NYCDA’s new mission helps send competition kids to college

By Joshua Bartlett

Last year, Cindy Reid was a high school junior from Oak Creek, Wisconsin, who didn’t know where she was going to college or how she was going to pay for it. Thanks to the New York City Dance Alliance Foundation college scholarship program, now she does.

A student at the Young Dance Academy, Reid had attended the NYCDA workshops since she was 8 and had gone to their national competitions three times. Last July, she auditioned for a scholarship to Marymount Manhattan College as part of NYCDA’s New York City summer workshop and won $48,000 in scholarship money, disbursed over four years.

“My dream was always to go to New York,” says Reid. “It didn’t seem possible. I walked into this audition and did what I needed to do. Getting this scholarship really decided where I was going to school next year.”

Linking competition and education
Very seldom are the terms “dance competition” and “higher education” paired. But Joe Lanteri, the executive director of NYCDA, has created the link as a natural outgrowth of his organization. “The way I like to put it is we have been nurturing some of the best talent in the country for the last 17 years and now is the time to literally start investing in them,” he says. “A lot of the universities noticed that a common denominator among many of their better dancers is the NYCDA.”

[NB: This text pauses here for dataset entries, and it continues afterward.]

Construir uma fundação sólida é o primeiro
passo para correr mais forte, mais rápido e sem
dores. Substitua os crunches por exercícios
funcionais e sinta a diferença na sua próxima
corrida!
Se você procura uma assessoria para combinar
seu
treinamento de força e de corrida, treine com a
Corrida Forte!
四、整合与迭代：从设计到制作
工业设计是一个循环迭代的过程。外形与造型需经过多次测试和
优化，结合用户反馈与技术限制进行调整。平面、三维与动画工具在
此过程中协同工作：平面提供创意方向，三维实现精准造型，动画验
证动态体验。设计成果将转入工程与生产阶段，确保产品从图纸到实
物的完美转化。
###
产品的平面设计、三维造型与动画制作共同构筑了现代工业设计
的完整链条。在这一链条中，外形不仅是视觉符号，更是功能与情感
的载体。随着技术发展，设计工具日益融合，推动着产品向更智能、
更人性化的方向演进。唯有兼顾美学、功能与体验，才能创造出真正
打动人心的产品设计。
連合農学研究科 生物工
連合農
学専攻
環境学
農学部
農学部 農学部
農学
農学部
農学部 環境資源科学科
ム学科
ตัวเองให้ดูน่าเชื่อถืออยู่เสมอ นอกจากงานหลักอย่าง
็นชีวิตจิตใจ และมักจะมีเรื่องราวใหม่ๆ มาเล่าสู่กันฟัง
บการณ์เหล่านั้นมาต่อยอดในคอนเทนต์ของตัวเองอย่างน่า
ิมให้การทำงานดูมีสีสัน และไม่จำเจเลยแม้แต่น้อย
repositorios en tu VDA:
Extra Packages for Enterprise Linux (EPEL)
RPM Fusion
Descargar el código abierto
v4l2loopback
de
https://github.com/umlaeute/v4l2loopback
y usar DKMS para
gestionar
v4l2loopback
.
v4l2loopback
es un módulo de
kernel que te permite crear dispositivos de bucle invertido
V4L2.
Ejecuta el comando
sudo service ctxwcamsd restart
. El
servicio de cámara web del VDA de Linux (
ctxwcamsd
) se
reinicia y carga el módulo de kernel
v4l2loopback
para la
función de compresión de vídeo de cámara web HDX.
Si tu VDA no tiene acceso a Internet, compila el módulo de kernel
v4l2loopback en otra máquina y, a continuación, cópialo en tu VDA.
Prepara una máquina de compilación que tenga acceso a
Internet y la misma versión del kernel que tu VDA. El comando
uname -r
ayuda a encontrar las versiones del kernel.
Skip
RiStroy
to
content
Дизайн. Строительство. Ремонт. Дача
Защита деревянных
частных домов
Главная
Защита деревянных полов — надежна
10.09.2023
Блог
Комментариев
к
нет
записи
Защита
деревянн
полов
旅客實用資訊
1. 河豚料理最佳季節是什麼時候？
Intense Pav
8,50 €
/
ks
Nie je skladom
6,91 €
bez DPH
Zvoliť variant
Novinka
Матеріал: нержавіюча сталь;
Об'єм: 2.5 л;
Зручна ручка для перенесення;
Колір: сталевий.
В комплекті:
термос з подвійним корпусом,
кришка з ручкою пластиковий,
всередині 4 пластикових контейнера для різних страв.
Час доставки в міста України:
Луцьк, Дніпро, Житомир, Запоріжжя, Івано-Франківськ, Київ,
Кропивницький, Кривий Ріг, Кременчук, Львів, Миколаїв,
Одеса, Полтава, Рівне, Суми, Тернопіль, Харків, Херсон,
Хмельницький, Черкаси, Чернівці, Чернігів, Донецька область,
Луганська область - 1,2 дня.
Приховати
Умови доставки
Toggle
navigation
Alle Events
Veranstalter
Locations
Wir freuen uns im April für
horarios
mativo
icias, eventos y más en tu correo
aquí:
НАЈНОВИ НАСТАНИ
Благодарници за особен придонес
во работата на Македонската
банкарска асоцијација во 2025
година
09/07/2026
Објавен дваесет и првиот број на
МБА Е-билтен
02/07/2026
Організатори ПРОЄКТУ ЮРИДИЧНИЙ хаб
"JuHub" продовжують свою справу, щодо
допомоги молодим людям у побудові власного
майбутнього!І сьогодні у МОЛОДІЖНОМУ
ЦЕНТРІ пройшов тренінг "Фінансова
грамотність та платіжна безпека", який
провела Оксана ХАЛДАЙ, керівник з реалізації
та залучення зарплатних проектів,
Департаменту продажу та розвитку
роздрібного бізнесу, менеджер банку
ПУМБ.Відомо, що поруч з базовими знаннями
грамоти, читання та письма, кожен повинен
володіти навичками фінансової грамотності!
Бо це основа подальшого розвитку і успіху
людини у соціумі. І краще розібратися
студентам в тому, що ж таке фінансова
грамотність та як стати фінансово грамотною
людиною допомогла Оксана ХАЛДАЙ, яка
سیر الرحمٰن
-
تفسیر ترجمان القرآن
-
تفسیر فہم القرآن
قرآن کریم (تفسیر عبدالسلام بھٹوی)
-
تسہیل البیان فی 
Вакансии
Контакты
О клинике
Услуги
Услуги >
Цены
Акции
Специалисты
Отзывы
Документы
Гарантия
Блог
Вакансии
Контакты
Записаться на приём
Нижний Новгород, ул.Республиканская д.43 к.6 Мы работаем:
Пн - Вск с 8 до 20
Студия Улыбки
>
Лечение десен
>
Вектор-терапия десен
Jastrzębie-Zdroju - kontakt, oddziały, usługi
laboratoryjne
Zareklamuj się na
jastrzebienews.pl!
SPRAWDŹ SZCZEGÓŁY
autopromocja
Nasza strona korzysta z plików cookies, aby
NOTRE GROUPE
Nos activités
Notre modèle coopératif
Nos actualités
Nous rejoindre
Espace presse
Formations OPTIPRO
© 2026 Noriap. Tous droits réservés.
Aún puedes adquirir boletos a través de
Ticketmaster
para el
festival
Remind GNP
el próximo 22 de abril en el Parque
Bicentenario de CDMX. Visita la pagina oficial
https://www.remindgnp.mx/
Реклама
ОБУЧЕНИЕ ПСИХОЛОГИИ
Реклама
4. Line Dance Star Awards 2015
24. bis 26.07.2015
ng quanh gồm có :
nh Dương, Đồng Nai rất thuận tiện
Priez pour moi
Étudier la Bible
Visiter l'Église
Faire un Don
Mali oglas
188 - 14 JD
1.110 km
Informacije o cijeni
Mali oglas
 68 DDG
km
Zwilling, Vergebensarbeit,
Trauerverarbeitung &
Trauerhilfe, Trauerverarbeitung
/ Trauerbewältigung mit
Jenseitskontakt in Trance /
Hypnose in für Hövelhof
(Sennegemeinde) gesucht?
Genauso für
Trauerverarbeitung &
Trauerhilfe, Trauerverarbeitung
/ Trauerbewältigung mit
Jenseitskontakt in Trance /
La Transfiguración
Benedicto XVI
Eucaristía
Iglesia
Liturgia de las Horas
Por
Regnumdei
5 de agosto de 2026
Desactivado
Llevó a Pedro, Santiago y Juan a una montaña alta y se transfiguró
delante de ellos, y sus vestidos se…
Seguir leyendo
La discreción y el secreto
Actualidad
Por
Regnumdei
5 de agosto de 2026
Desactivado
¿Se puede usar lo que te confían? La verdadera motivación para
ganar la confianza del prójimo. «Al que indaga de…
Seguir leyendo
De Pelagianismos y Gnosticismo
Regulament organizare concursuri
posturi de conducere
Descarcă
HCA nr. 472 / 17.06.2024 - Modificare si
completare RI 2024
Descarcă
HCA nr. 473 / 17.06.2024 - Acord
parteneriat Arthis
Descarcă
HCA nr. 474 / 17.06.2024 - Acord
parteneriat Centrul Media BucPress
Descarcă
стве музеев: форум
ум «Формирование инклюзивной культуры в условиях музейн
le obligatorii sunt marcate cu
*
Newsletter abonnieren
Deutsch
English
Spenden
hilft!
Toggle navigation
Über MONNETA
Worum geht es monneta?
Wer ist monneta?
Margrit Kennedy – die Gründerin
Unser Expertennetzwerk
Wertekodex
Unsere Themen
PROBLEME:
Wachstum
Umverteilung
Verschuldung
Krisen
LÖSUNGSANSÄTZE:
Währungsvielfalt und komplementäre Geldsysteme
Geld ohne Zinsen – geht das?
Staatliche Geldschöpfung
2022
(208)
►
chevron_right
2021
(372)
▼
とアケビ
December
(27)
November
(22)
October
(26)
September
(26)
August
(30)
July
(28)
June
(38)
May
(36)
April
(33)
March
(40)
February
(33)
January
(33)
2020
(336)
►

Competing against some of the best talent in the country, scholarship recipients must display potential, technical ability, and artistic quality.

Colleges now come to recruit dancers every summer at NYCDA workshops and have a fixed amount of money to award in scholarships. “The college sets the parameters and decides what the criteria are for application,” says Lanteri. “NYCDA is the conduit in that we provide the audition opportunities, but the colleges make the selection.”

This year’s four-day summer workshop will take place at the Sheraton New York July 4 through 7. The scholarship hopefuls (who must attend the workshop) will audition the day before, on July 3, and the awardees will be announced on the final day. In addition to the scholarships awarded directly by colleges, the NYCDAF plans to award four scholarships of $10,000 with an additional $50,000 to $150,000 in scholarship monies to be granted in increments of $25,000. These NYCDAF scholarships can be used for a performance major at any college of the recipient’s choice.

Applications for the workshop are due on May 13, for a discounted rate, and applications for the scholarship audition are due by June 25. The audition is open to those who have completed their sophomore, junior, or senior years in high school. Priority consideration will be given to those heading into their senior year.

Colleges attend NYCDA summer workshops to recruit students such as Laura Ksobiech, a 2010 scholarship winner.

The Roots
It all began in July 2009, when Lanteri teamed up with Scott Jovovich, an adjunct professor at University of the Arts in Philadelphia and NYCDA faculty member. Lanteri had been discussing a college scholarship program for years, and Jovovich’s desire to recruit dancers for University of the Arts formed what Lanteri calls “the perfect step to create something much bigger.

Jovovich knows that there is a limited amount of scholarship money, and the university audition process makes the monetary dissemination a bit of a gamble. “Sometimes you invest in a student who is not as focused as you thought they were going to be,” he says. “If a student doesn’t deliver or drops out, the scholarship money goes back into a general fund, and the department can’t re-award that money. I kept thinking there was a better way to do this. It finally occurred to me that I work for an organization that sees thousands of dancers each year, and I watch these kids grow up in Dance Alliance. It’s a much better way to aim and invest. Much to my surprise, I was able to convince the university’s powers that be to give this a shot.”

In 2009, University of the Arts awarded more than a quarter of a million dollars in full scholarship tuition to two NYCDA students at the July competition. (The value of each scholarship begins with full four-year tuition; depending on financial need, the potential exists for extra money for housing and food. The value is approximately $127,600, according to Jovovich.)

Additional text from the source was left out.